Я ем... Местоимение первого лица, чаще всего употребляемое в "Так что же нам делать?", - это корча, крик стыда ("я стонал от стыда"), вопль совести, потребность покаяния в надежде, что услышат и поддержат другие - мы.

За два месяца до смерти Толстой сочинит "сказочку детям". Богатые мальчик и девочка случайно (у коляски сломалось колесо) попадают в бедную деревенскую избу. Няня хочет напоить их молоком, но дети отказываются пить, пока няня не даст молока плачушему от голода крестьянскому ребенку. Они спрашивают няню, отчего у одних есть еда, а других нет. Няня объясняет, что одним Бог дал, а другим нет. "Злой Бог", - говорят дети: они не могут понять, отчего он так сделал, "чтобы у одних было много, а у других ничего". Но тут в разговор вмешивается больной старик, кашлявший на печи: "Бог не злой, ребята. Бог добрый, ребята. Он, ребята, всех любит. А что одни калачи едят, а у других хлеба нет, это не Он установил, а люди сделали, а потому сделали, что Его-то забыли..."

В "Так что же нам делать?" Толстой отвергает тот "странный вывод", который долго владел им, как владеет многими: чтобы улучшить свою жизнь, надо исправить жизнь других. Вместе с этим выводом Толстой отвергает благотворительность: люди, "которые разными уловками отбирают у трудящегося народа необходимое", хотят подачками оплатить несправедливость устроенной ими жизни: "Я дам 100 тысяч и всё не стану еще в то положение, в котором можно делать добро, потому что у меня останется еще 500 тысяч. Только когда у меня ничего не будет, я буду в состоянии сделать хоть маленькое добро..."
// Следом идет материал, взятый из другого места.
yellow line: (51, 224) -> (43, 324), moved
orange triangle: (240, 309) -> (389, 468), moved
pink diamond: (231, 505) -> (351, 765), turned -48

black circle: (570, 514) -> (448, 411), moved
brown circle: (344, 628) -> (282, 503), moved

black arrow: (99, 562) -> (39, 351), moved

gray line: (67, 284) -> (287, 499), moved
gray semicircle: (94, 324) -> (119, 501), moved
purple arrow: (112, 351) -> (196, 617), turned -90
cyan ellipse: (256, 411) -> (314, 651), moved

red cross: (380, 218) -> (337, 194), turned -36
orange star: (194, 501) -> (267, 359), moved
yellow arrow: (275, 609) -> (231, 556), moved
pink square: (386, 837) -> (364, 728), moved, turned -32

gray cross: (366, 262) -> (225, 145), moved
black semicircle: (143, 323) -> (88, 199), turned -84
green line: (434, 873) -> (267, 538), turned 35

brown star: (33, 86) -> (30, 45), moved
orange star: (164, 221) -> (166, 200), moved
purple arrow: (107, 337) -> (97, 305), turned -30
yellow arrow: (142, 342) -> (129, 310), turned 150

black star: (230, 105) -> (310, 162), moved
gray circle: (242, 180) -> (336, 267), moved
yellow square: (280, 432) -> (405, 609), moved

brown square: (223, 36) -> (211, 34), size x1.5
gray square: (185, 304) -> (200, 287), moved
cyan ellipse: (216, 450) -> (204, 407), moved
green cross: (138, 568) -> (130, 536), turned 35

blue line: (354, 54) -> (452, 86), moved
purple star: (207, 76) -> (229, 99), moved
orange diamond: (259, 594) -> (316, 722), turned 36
Но не говоря уже о 100 тысячах или 500-х, тут еще одно: "Кто такой я, тот, который хочет помогать людям? Я хочу помогать людям, и я, встав в 12 часов после винта с 4-мя свечами, расслабленный, изнеженный, требующий помощи и услуг сотен людей, прихожу помогать - кому же? Людям, которые встают в пять, спят на досках, питаются капустой с хлебом, умеют пахать, косить, насадить топор, тесать, запрягать, шить, - людям, которые и силой, и выдержкой, и искусством, и воздержанностью в сто раз сильнее меня, и я им прихожу помогать!"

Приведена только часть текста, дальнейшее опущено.